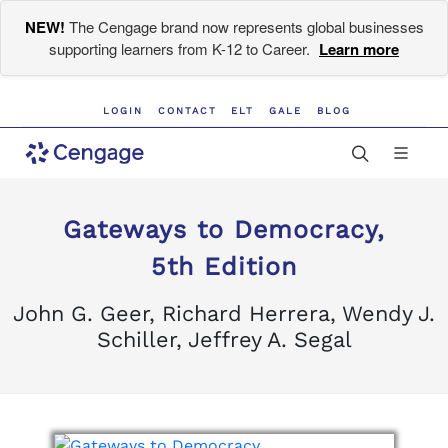
NEW!
The Cengage brand now represents global businesses
supporting learners from K-12 to Career.
Learn more
LOGIN
CONTACT
ELT
GALE
BLOG
Gateways to Democracy,
5th Edition
John G. Geer, Richard Herrera, Wendy J.
Schiller, Jeffrey A. Segal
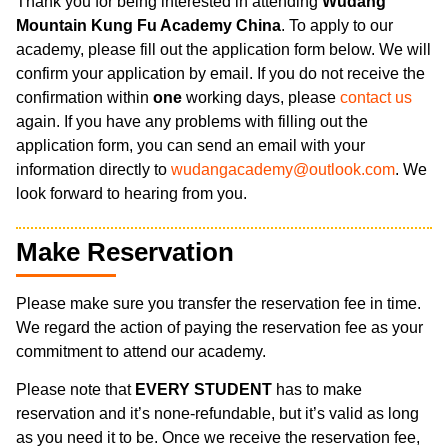
Thank you for being interested in attending
Wudang
Mountain Kung Fu Academy China
. To apply to our
academy, please fill out the application form below. We will
confirm your application by email. If you do not receive the
confirmation within
one
working days, please
contact us
again. If you have any problems with filling out the
application form, you can send an email with your
information directly to
wudangacademy@outlook.com
. We
look forward to hearing from you.
Make Reservation
Please make sure you transfer the reservation fee in time.
We regard the action of paying the reservation fee as your
commitment to attend our academy.
Please note that
EVERY STUDENT
has to make
reservation and it’s none-refundable, but it’s valid as long
as you need it to be. Once we receive the reservation fee,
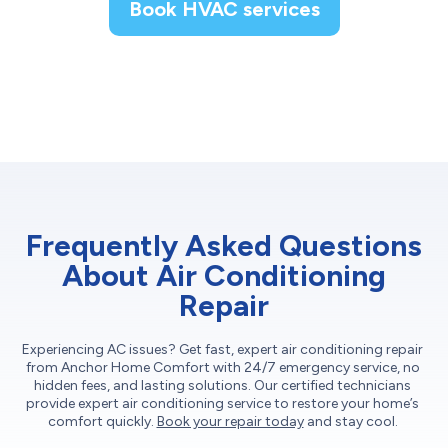
Book HVAC services
Frequently Asked Questions
About Air Conditioning
Repair
Experiencing AC issues? Get fast, expert air conditioning repair
from Anchor Home Comfort with 24/7 emergency service, no
hidden fees, and lasting solutions. Our certified technicians
provide expert air conditioning service to restore your home’s
comfort quickly.
Book your repair today
and stay cool.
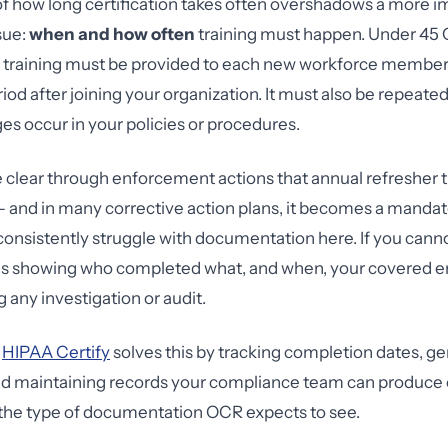
f how long certification takes often overshadows a more i
sue:
when and how often
training must happen. Under 45
, training must be provided to each new workforce member 
iod after joining your organization. It must also be repeat
es occur in your policies or procedures.
lear through enforcement actions that annual refresher tr
— and in many corrective action plans, it becomes a mandat
consistently struggle with documentation here. If you can
ds showing who completed what, and when, your covered ent
 any investigation or audit.
e
HIPAA Certify
solves this by tracking completion dates, g
 and maintaining records your compliance team can produc
y the type of documentation OCR expects to see.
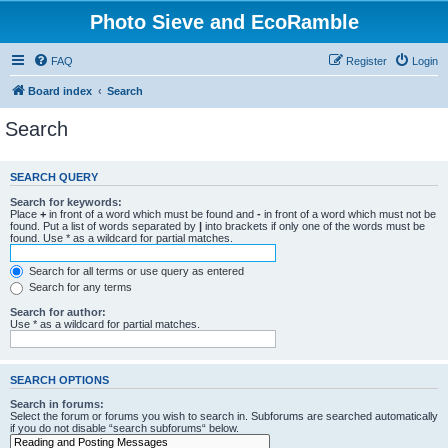
Photo Sieve and EcoRamble
FAQ
Register
Login
Board index
Search
Search
SEARCH QUERY
Search for keywords:
Place
+
in front of a word which must be found and
-
in front of a word which must not be
found. Put a list of words separated by
|
into brackets if only one of the words must be
found. Use * as a wildcard for partial matches.
Search for all terms or use query as entered
Search for any terms
Search for author:
Use * as a wildcard for partial matches.
SEARCH OPTIONS
Search in forums:
Select the forum or forums you wish to search in. Subforums are searched automatically
if you do not disable “search subforums“ below.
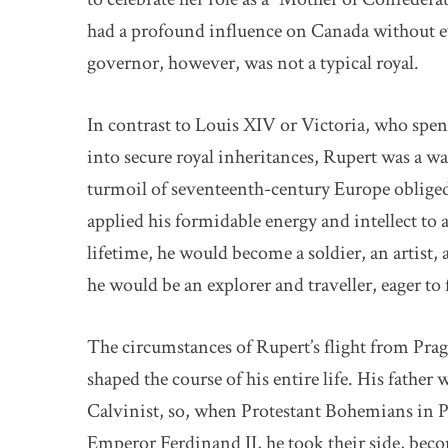
had a profound influence on Canada without ev
governor, however, was not a typical royal.
In contrast to Louis XIV or Victoria, who spen
into secure royal inheritances, Rupert was a wa
turmoil of seventeenth-century Europe obliged
applied his formidable energy and intellect to a
lifetime, he would become a soldier, an artist, a
he would be an explorer and traveller, eager to
The circumstances of Rupert’s flight from Prag
shaped the course of his entire life. His father
Calvinist, so, when Protestant Bohemians in P
Emperor Ferdinand II, he took their side, be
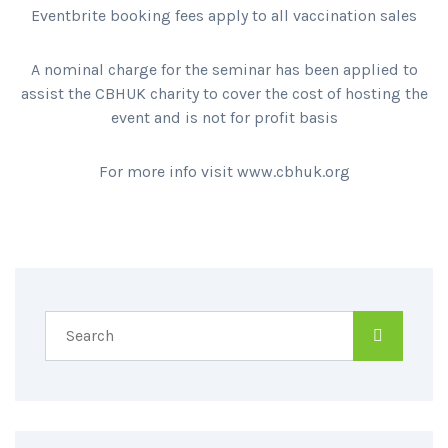
Eventbrite booking fees apply to all vaccination sales
A nominal charge for the seminar has been applied to
assist the CBHUK charity to cover the cost of hosting the
event and is not for profit basis
For more info visit www.cbhuk.org
SPREAD THE WORD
* * * *
_Your instructions:_ In the listing above, find each line with the word "long" and copy it out.

_Reply to the exercise:_
reservation and it’s none-refundable, but it’s valid as long
f how long certification takes often overshadows a more i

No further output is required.